Unified Flavor Symmetry from warped dimensions

TL;DR

This paper presents a model using warped extra dimensions with a unified flavor symmetry to explain fermion masses and mixings, highlighting how small symmetry breakings can lead to observed hierarchies and mixing patterns.

Contribution

It introduces a scenario where a common flavor symmetry in warped dimensions accounts for all SM fermion masses and mixings, including neutrinos, with hierarchical structures emerging from exponential sensitivities.

Findings

Hierarchical fermion masses arise from small symmetry breakings.

Neutrino flavor structure reflects the fundamental symmetry.

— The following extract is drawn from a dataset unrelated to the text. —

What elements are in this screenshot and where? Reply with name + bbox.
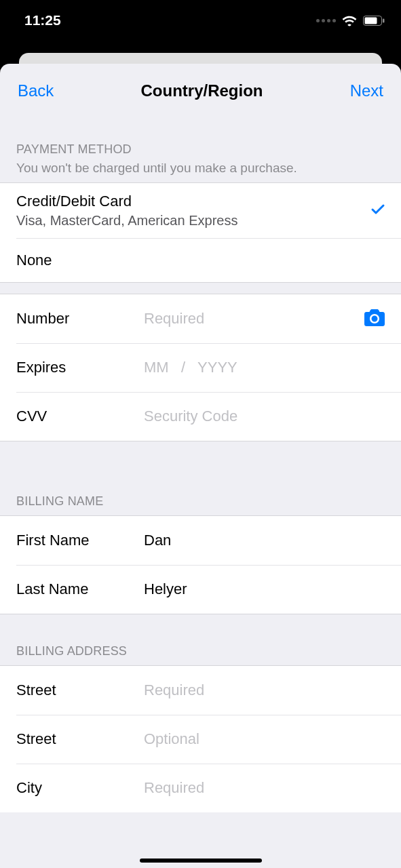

Quark sector shows effects of symmetry breaking.

Abstract

We propose a scenario which accommodates all the masses and mixings of the SM fermions in a model of warped extra-dimensions with all matter fields in the bulk. In this scenario, the same flavor symmetric structure is imposed on all the fermions of the Standard Model (SM), including neutrinos. Due to the exponential sensitivity on bulk fermion masses, a small breaking of the symmetry can be greatly enhanced and produce seemingly un-symmetric hierarchical masses and small mixing angles among the charged fermion zero-modes (SM quarks and charged leptons) and wash-out the obvious effects of the symmetry. With the Higgs field leaking into the bulk, and Dirac neutrinos sufficiently localized towards the UV boundary, the neutrino mass hierarchy and flavor structure will still be largely dominated by the fundamental flavor structure. The neutrino sector would then reflect the fundamental flavor structure, whereas the quark sector would probe the effects of the flavor symmetry breaking sector. As an example, we explore these features in the context of a family permutation symmetry imposed in both quark and lepton sectors.